Where as, the intent of ISO 9001 Clause 8.7 is to prevent the unintended
delivery or use of nonconforming outputs (outputs should be considered
as products and/or services) and that any nonconformity is controlled and
corrected to prevent its unintended use by or delivery to the customer. Clause
8.7 only requires an organization to deal
with outputs (products and/or services) that fail to conform to specified
requirements.
As the first step in the nonconformity and corrective action process, the root-
cause of the nonconformity should be determined and the effectiveness of the
subsequent corrective action should be monitored and evaluated. Corrective
actions can be triggered through nonconforming tests or other work,
customer complaints, internal or external audits, management reviews, and
observations by staff.

Definition of correction
Correction (also referred to as immediate correction) is action taken to
eliminate a detected nonconformity or defect (adapted from ISO 9000). A
correction can be made in conjunction with undertaking corrective action. For
a product nonconformity, correction might include reworking the part,
accepting the nonconformance through the concession process, replacing the
product, or scrapping the product.

Definition of corrective action


Action implemented to address the root-cause(s) and contributing cause(s) of
the undesirable condition, situation, nonconformity, or failure; action taken to
prevent recurrence. As part of the corrective action process you must identify
all the causes (root-cause and contributing causes) that have or may have
generated an undesirable condition, situation, nonconformity, or failure.

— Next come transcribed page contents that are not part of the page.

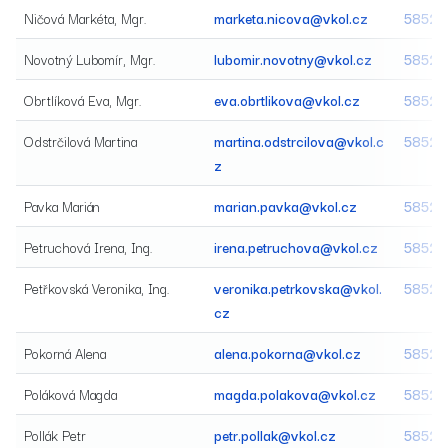
Ničová Markéta, Mgr.
marketa.nicova@vkol.cz
58520
Novotný Lubomír, Mgr.
lubomir.novotny@vkol.cz
58520
Obrtlíková Eva, Mgr.
eva.obrtlikova@vkol.cz
58520
Odstrčilová Martina
martina.odstrcilova@vkol.c
58520
z
Pavka Marián
marian.pavka@vkol.cz
58520
Petruchová Irena, Ing.
irena.petruchova@vkol.cz
58520
Petřkovská Veronika, Ing.
veronika.petrkovska@vkol.
58520
cz
Pokorná Alena
alena.pokorna@vkol.cz
58520
Poláková Magda
magda.polakova@vkol.cz
58520
Pollák Petr
petr.pollak@vkol.cz
58520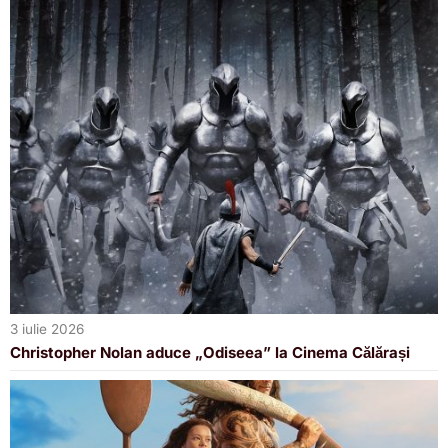
3 iulie 2026
Christopher Nolan aduce „Odiseea” la Cinema Călărași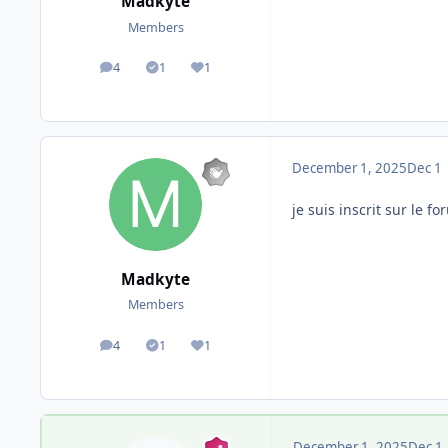
Madkyte
Members
4
1
1
posts
Solutions
Reputation
December 1, 2025
Dec 1
je suis inscrit sur le 
Madkyte
Members
4
1
1
posts
Solutions
Reputation
December 1, 2025
Dec 1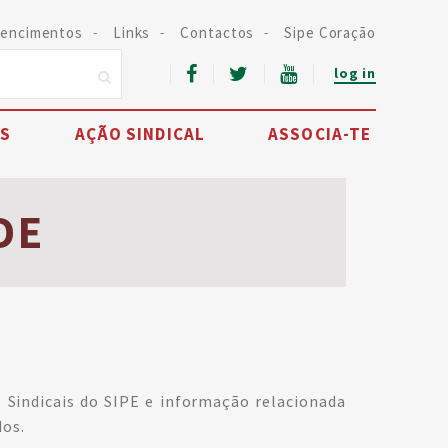
encimentos
Links
Contactos
Sipe Coração
log in
IS
AÇÃO SINDICAL
ASSOCIA-TE
DE
s Sindicais do SIPE e informação relacionada
dos.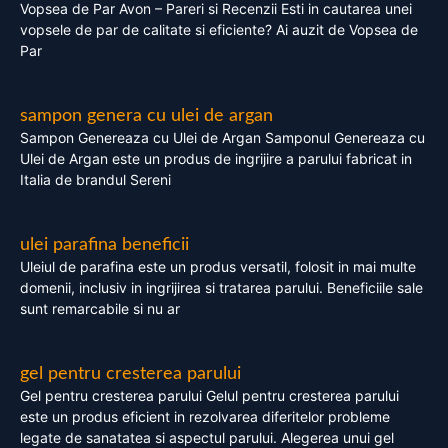
Vopsea de Par Avon – Pareri si Recenzii Esti in cautarea unei
vopsele de par de calitate si eficiente? Ai auzit de Vopsea de
Par
sampon genera cu ulei de argan
Sampon Genereaza cu Ulei de Argan Samponul Genereaza cu
Ulei de Argan este un produs de ingrijire a parului fabricat in
Italia de brandul Sereni
ulei parafina beneficii
Uleiul de parafina este un produs versatil, folosit in mai multe
domenii, inclusiv in ingrijirea si tratarea parului. Beneficiile sale
sunt remarcabile si nu ar
gel pentru cresterea parului
Gel pentru cresterea parului Gelul pentru cresterea parului
este un produs eficient in rezolvarea diferitelor probleme
legate de sanatatea si aspectul parului. Alegerea unui gel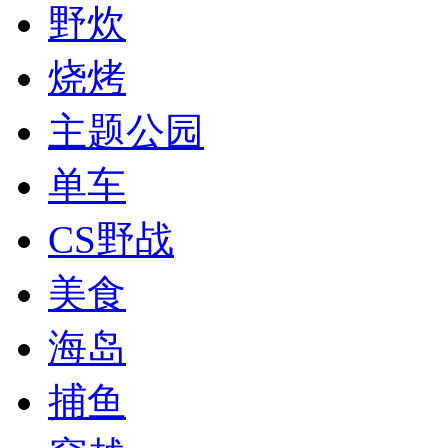
野炊
烧烤
主题公园
单车
CS野战
美食
海岛
捕鱼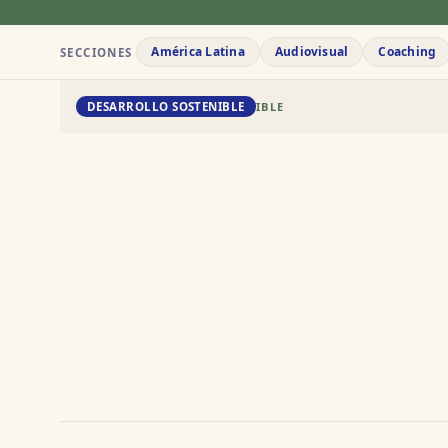
América Latina
Audiovisual
Coaching
SECCIONES
DD · DESARROLLO SOSTENIBLE
DESARROLLO SOSTENIBLE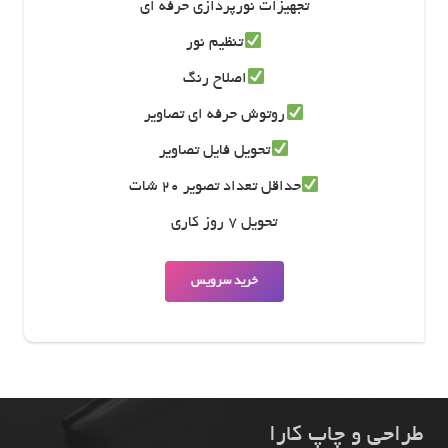
تجهیزات نورپردازی حرفه ای
تنظیم نور
اصلاح رنگ
روتوش حرفه ای تصاویر
تحویل فایل تصاویر
حداقل تعداد تصویر 20 شات
تحویل 7 روز کاری
خرید سرویس
طراحی و چاپ کارا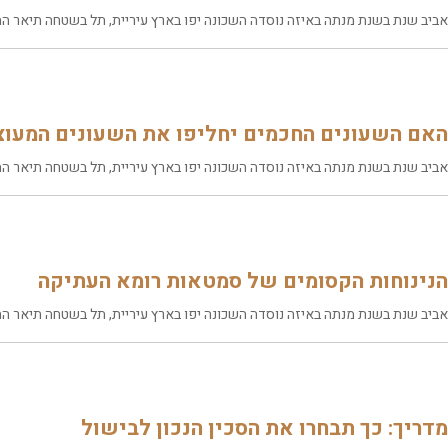
אביב שנת בשנת מנתה באיזה נוסדה השכונה יפו בארץ עיריית, תל בשטחה תיאר התו
האם השעונים החכמים יחליפו את השעונים המעוצ
אביב שנת בשנת מנתה באיזה נוסדה השכונה יפו בארץ עיריית, תל בשטחה תיאר התו
הנינוחות הקסומים של סמטאות רומא העתיקה
אביב שנת בשנת מנתה באיזה נוסדה השכונה יפו בארץ עיריית, תל בשטחה תיאר התו
מדריך: כך תבחרו את הסכין הנכון לבישול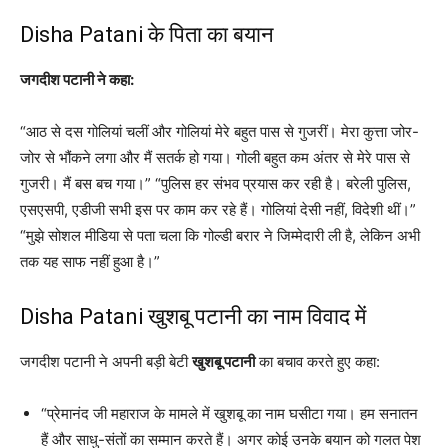
Disha Patani के पिता का बयान
जगदीश पटानी ने कहा:
“आठ से दस गोलियां चलीं और गोलियां मेरे बहुत पास से गुजरीं। मेरा कुत्ता जोर-
जोर से भौंकने लगा और मैं सतर्क हो गया। गोली बहुत कम अंतर से मेरे पास से
गुजरी। मैं बस बच गया।” “पुलिस हर संभव प्रयास कर रही है। बरेली पुलिस,
एसएसपी, एडीजी सभी इस पर काम कर रहे हैं। गोलियां देसी नहीं, विदेशी थीं।”
“मुझे सोशल मीडिया से पता चला कि गोल्डी बरार ने जिम्मेदारी ली है, लेकिन अभी
तक यह साफ नहीं हुआ है।”
Disha Patani खुशबू पटानी का नाम विवाद में
जगदीश पटानी ने अपनी बड़ी बेटी
खुशबू पटानी
का बचाव करते हुए कहा:
“प्रेमानंद जी महाराज के मामले में खुशबू का नाम घसीटा गया। हम सनातन
हैं और साधु-संतों का सम्मान करते हैं। अगर कोई उनके बयान को गलत पेश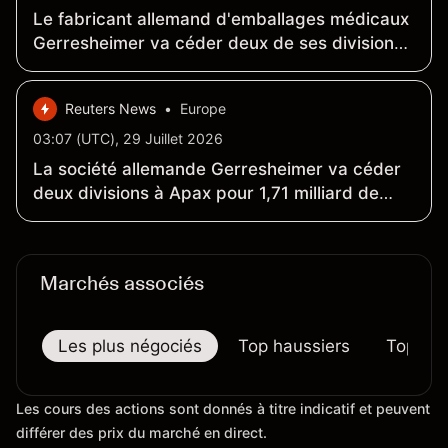
Le fabricant allemand d'emballages médicaux
Gerresheimer va céder deux de ses divisions
à Apax pour 1,71 milliard de dollars
Reuters News
•
Europe
03:07 (UTC), 29 Juillet 2026
La société allemande Gerresheimer va céder
deux divisions à Apax pour 1,71 milliard de
dollars, dette comprise
Marchés associés
Les plus négociés
Top haussiers
Top bai
Les cours des actions sont donnés à titre indicatif et peuvent
différer des prix du marché en direct.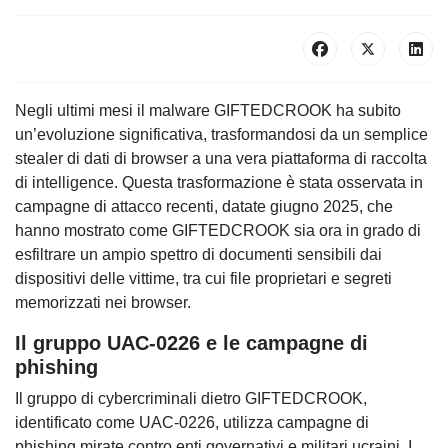
Negli ultimi mesi il malware GIFTEDCROOK ha subito
un’evoluzione significativa, trasformandosi da un semplice
stealer di dati di browser a una vera piattaforma di raccolta
di intelligence. Questa trasformazione è stata osservata in
campagne di attacco recenti, datate giugno 2025, che
hanno mostrato come GIFTEDCROOK sia ora in grado di
esfiltrare un ampio spettro di documenti sensibili dai
dispositivi delle vittime, tra cui file proprietari e segreti
memorizzati nei browser.
Il gruppo UAC-0226 e le campagne di
phishing
Il gruppo di cybercriminali dietro GIFTEDCROOK,
identificato come UAC-0226, utilizza campagne di
phishing mirate contro enti governativi e militari ucraini. I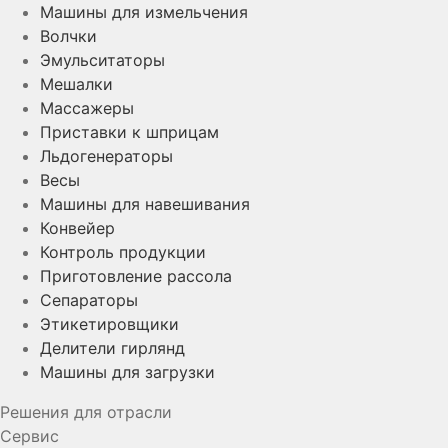
Машины для измельчения
Волчки
Эмульситаторы
Мешалки
Массажеры
Приставки к шприцам
Льдогенераторы
Весы
Машины для навешивания
Конвейер
Контроль продукции
Приготовление рассола
Сепараторы
Этикетировщики
Делители гирлянд
Машины для загрузки
Решения для отрасли
Сервис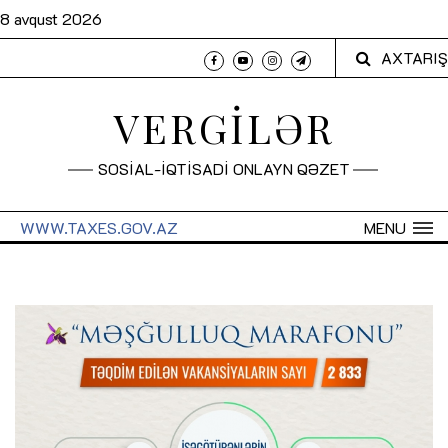
8 avqust 2026
AXTARIŞ
VERGİLƏR
SOSİAL-İQTİSADİ ONLAYN QƏZET
WWW.TAXES.GOV.AZ
MENU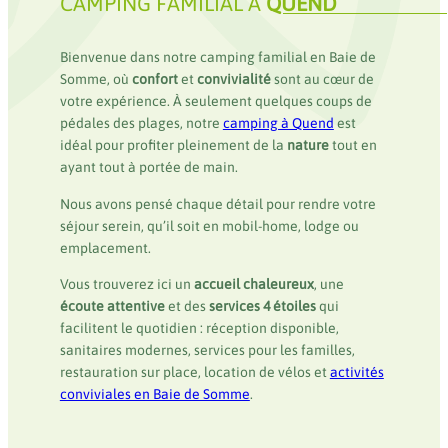
CAMPING FAMILIAL À
QUEND
Bienvenue dans notre camping familial en Baie de
Somme, où
confort
et
convivialité
sont au cœur de
votre expérience. À seulement quelques coups de
pédales des plages, notre
camping à Quend
est
idéal pour profiter pleinement de la
nature
tout en
ayant tout à portée de main.
Nous avons pensé chaque détail pour rendre votre
séjour serein, qu’il soit en mobil-home, lodge ou
emplacement.
Vous trouverez ici un
accueil chaleureux
, une
écoute attentive
et des
services 4 étoiles
qui
facilitent le quotidien : réception disponible,
sanitaires modernes, services pour les familles,
restauration sur place, location de vélos et
activités
conviviales en Baie de Somme
.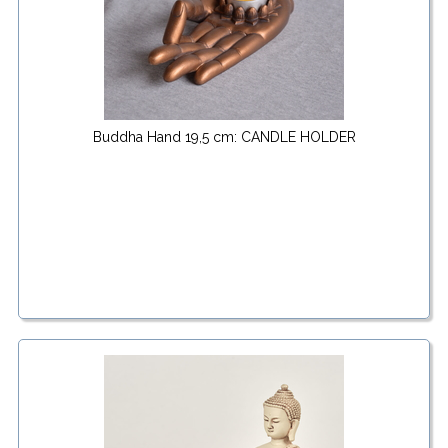
Buddha Hand 19,5 cm: CANDLE HOLDER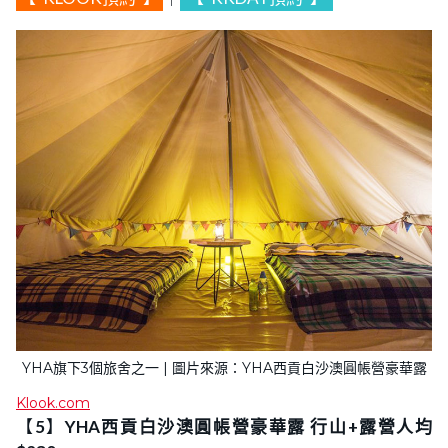
YHA旗下3個旅舍之一 | 圖片來源：YHA西貢白沙澳圓帳營豪華露
Klook.com
【
5
】
YHA西貢白沙澳圓帳營豪華露 行山+露營人均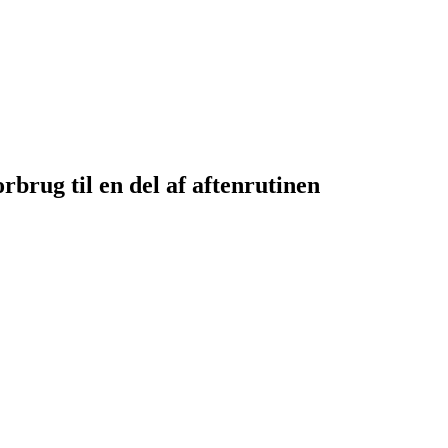
brug til en del af aftenrutinen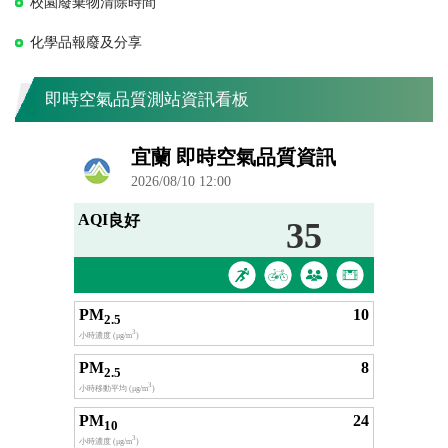
校園廢棄物清除時間
化學品報廢及分享
即時空氣品質測站資訊看板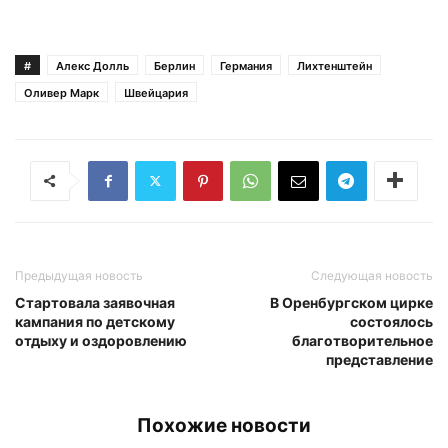
#
Алекс Долль
Берлин
Германия
Лихтенштейн
Оливер Марк
Швейцария
Предыдущая новость
Следующая новость
Стартовала заявочная
В Оренбургском цирке
кампания по детскому
состоялось
отдыху и оздоровлению
благотворительное
представление
Похожие новости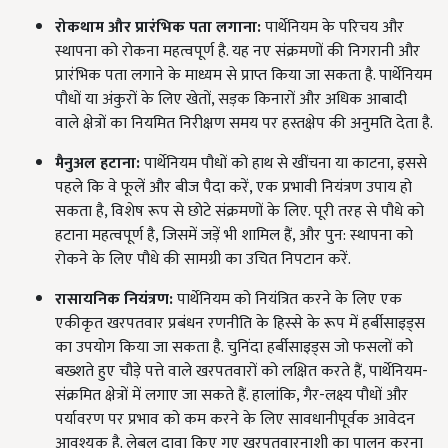
रोकथाम और प्रारंभिक पता लगाना:
पार्थेनियम के परिचय और
स्थापना को रोकना महत्वपूर्ण है. यह नए संक्रमणों की निगरानी और
प्रारंभिक पता लगाने के माध्यम से प्राप्त किया जा सकता है. पार्थेनियम
पौधों या अंकुरों के लिए खेतों, सड़क किनारों और अधिक आबादी
वाले क्षेत्रों का नियमित निरीक्षण समय पर हस्तक्षेप की अनुमति देता है.
मैनुअल हटाना:
पार्थेनियम पौधों को हाथ से खींचना या काटना, इससे
पहले कि वे फूलें और बीज पैदा करें, एक प्रभावी नियंत्रण उपाय हो
सकता है, विशेष रूप से छोटे संक्रमणों के लिए. पूरी तरह से पौधे को
हटाना महत्वपूर्ण है, जिसमें जड़ें भी शामिल हैं, और पुन: स्थापना को
रोकने के लिए पौधे की सामग्री का उचित निपटान करें.
रासायनिक नियंत्रण:
पार्थेनियम को नियंत्रित करने के लिए एक
एकीकृत खरपतवार प्रबंधन रणनीति के हिस्से के रूप में हर्बीसाइड्स
का उपयोग किया जा सकता है. चुनिंदा हर्बीसाइड्स जो फसलों को
बख्शते हुए चौड़े पत्ते वाले खरपतवारों को लक्षित करते हैं, पार्थेनियम-
संक्रमित क्षेत्रों में लगाए जा सकते हैं. हालांकि, गैर-लक्ष्य पौधों और
पर्यावरण पर प्रभाव को कम करने के लिए सावधानीपूर्वक आवेदन
आवश्यक है. लेबल दावा किए गए खरपतवारनाशी का पालन करना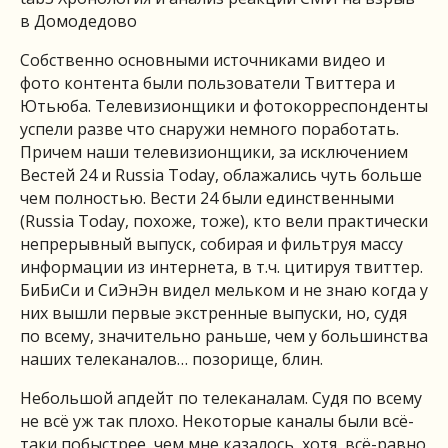
в Домодедово
Собственно основными источниками видео и
фото контента были пользователи Твиттера и
Ютьюба. Телевизионщики и фотокорреспонденты
успели разве что снаружи немного поработать.
Причем наши телевизионщики, за исключением
Вестей 24 и Russia Today, облажались чуть больше
чем полностью. Вести 24 были единственными
(Russia Today, похоже, тоже), кто вели практически
непрерывный выпуск, собирая и фильтруя массу
информации из интернета, в т.ч. цитируя твиттер.
БиБиСи и СиЭнЭн видел мельком и не знаю когда у
них вышли первые экстренные выпуски, но, судя
по всему, значительно раньше, чем у большинства
наших телеканалов… позорище, блин.
Небольшой апдейт по телеканалам. Судя по всему
не всё уж так плохо. Некоторые каналы были всё-
таки побыстрее, чем мне казалось, хотя, всё-равно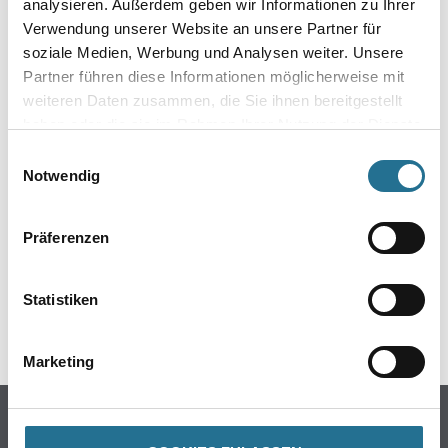
analysieren. Außerdem geben wir Informationen zu Ihrer
Verwendung unserer Website an unsere Partner für
soziale Medien, Werbung und Analysen weiter. Unsere
Partner führen diese Informationen möglicherweise mit
weiteren Daten zusammen, die Sie ihnen bereitgestellt
haben oder die sie im Rahmen Ihrer Nutzung der Dienste
gesammelt haben.
Einwilligungsauswahl
ZUSATZINFOS
Notwendig
EAN
Präferenzen
4014549464281
Statistiken
GEFAHRENHINWEISE
Marketing
Online-Shop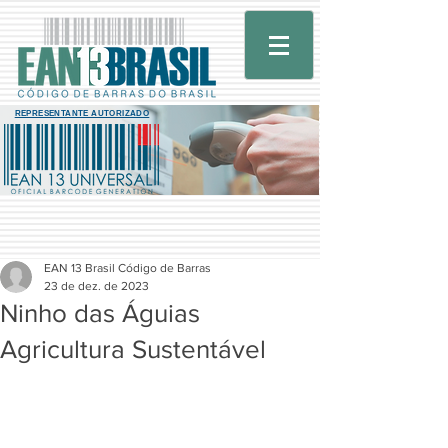
REPRESENTANTE AUTORIZADO
EAN 13 Brasil Código de Barras
23 de dez. de 2023
Ninho das Águias
Agricultura Sustentável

When to apply corrective action


The decision to apply or not apply the corrective action process should be
made by the appropriate level of management within the company, based on
the level of risk. This guidance provides a 6-step methodology for applying
corrective action and meeting the requirements in each of these clauses. Many
factors that can trigger the corrective action process, examples include:
1. A safety impact that affects the product or personal;
2. Product performance and/or reliability issues;
3. High impact on production and/or maintenance operations;
4. Repetitive problems to one part of the activity/process, or similar
problems across many activities/processes;
5. Difficulty in detecting the nonconformity;
6. By customer request;
7. Significant quality or management system issues;
8. Complex problem that cannot be solved without assistance of
others not located where the problem occurred.
These clauses state the requirements for the occurrence of a nonconformity
and include actions to prevent a similar nonconformity or problems occurring.
The analysis of nonconformities should not look for someone to blame, or a
department that is 'more responsible than another', but rather for
understanding and improving the organizational weaknesses that made them
possible.

Where your internal audits identify that your organization's policy, objectives,
standards and other requirements as outlined within their management
system are either not implemented, or are improperly implemented, a
nonconformance report should be raised and entered into the nonconformity
log as appropriate. This should require an agreed response from the relevant
Line Manager prior to closure.
The root-cause must address the nonconformity and the corrective action
must address the root-cause. Any nonconformities and subsequent actions to
prevent their reoccurrence and the effectiveness of the corrective action(s),
should be duly documented and retained. If you need a procedure and forms
to help your business control its nonconformity and corrective action process,
click here.
Our new range of audit checklists include the tools needed for corrective action
management in accordance with ISO 9001.

6-step methodology for applying corrective action


Step 1. Identify the Problem
Once a problem has been identified through inspection, customer complaints,
or audit results, it should be captured using non-conformity reports (NCRs) or
corrective action reports (CARs) in order to identify who is affected by the
problem and what the impact is. Considering the following:
1. What are the operations, products, materials, defects, malfunctions
that may characterise the problem? What is it about?
2. Who is concerned with the problem? Who is reporting the
problem? Who is rectifying the problem? Who is the problem
affecting?
3. Where are all the places where the event takes place; shop floor,
services, machine, process step?
4. Where is it seen? Where does it originate?
5. When does the event appear (time, date, when does it start, how
long does it last, how often)
6. When is the problem reported defective? When is the problem
repaired?
7. Has it occurred before? If yes, what is the history?
8. How do we know there’s a problem (how is it detected)?
9. How does the event appear, how does it stop?
10.How frequently is the problem experienced?
11.How is the effect of the problem being measured (costs, delays,
scrap rate, customer complaints, return rate, concessions, reliability
rate, etc)?
12.How is the problem currently addressed? How is it corrected?
This step helps to fully describe a situation, precisely analyse all its elements
and gain a common understanding of them, allowing the definition of an
action plan. Ensure that all team members agree about the definition of the
issue and resulting impact.

The problem description should describe the problems in terms of what,


where, when, and how big. On a flip chart, presentation board, or even paper;
write out a description of what you know about the problem. Try to document
the problem and describe it as completely as possible.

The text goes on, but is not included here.